Notwithstanding the fact that the Federal Reserve System (the US Government’s unconstitutional central bank) destroys wealth through the inflation tax, it is the enabler of empire and the warmongering aspirations of the imperial government.

Consider this:  Without the ability to create money out of thin air, a government must finance a war via taxation.  The cost of the Iraq adventure is now at about $20,000 per US household.  If George W. Bush and the lapdog congress had to appeal to the American people to pony up $20K each for this war, how many do you think would have willingly opened their pocketbook?

Of course, government regularly forces taxation on the people without their approval, but there is a practical limit to how much they will take.  It brings about revolution when it goes too far – a scenario government would prefer to avoid.

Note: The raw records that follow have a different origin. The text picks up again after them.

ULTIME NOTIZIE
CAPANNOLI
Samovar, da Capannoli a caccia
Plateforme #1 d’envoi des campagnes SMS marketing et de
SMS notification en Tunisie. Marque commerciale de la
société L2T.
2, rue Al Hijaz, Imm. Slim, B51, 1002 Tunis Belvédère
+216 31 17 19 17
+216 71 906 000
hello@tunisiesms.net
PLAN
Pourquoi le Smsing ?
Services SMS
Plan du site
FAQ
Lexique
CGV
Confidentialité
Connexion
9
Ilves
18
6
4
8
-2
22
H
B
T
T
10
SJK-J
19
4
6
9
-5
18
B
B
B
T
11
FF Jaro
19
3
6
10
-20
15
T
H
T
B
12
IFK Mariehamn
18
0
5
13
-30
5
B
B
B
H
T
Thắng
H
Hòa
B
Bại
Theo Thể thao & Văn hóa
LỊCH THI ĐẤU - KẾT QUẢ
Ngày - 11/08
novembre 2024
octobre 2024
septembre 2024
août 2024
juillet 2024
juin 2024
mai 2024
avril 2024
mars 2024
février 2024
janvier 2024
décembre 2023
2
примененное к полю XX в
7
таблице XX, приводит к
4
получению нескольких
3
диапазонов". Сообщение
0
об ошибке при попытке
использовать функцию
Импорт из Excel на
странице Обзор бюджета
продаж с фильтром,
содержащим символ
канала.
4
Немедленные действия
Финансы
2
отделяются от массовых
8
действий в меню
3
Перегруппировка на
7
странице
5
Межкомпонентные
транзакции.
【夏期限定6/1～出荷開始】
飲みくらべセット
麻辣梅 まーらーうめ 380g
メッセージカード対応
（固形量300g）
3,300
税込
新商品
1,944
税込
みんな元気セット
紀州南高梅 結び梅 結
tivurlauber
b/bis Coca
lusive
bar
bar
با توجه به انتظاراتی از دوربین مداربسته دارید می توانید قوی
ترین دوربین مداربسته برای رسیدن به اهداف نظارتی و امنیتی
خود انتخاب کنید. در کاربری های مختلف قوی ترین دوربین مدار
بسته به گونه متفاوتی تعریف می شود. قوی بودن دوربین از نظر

The Federal Reserve is the engine that runs the Military Industrial Complex.  Billions of “off budget” dollars are funneled to the favored manufacturers of the war machine, and their powerful lobby that pushes our government toward intervention.

A nation should be at peace by default.  War should be conducted only when necessary and just to respond to an attack, or to prepare for an eminent attack.  And when you fight a war, as we did in the American Revolution, it should break the bank.  It should drain all the nations resources, and everyone should feel the pain.  War should be painful and taxing.

Instead, war with fiat money, courtesy of the Federal Reserve, seems painless to the masses who willingly follow government propaganda.  We don’t feel its effects until years later, and when we do the government can blame it on everything but government.  Market failures, greedy capitalists, “irrational exuberance,” and (currently) speculators are blamed for all our woes.

War is funded with inflation.  Inflation must always be paid for with recession.  It is inevitable that we should experience financial crisis as a result of our current military adventurism in Iraq.

Without the ability to fund wars with printed money, government would be “chained down” by the constraints that Thomas Jefferson envisioned.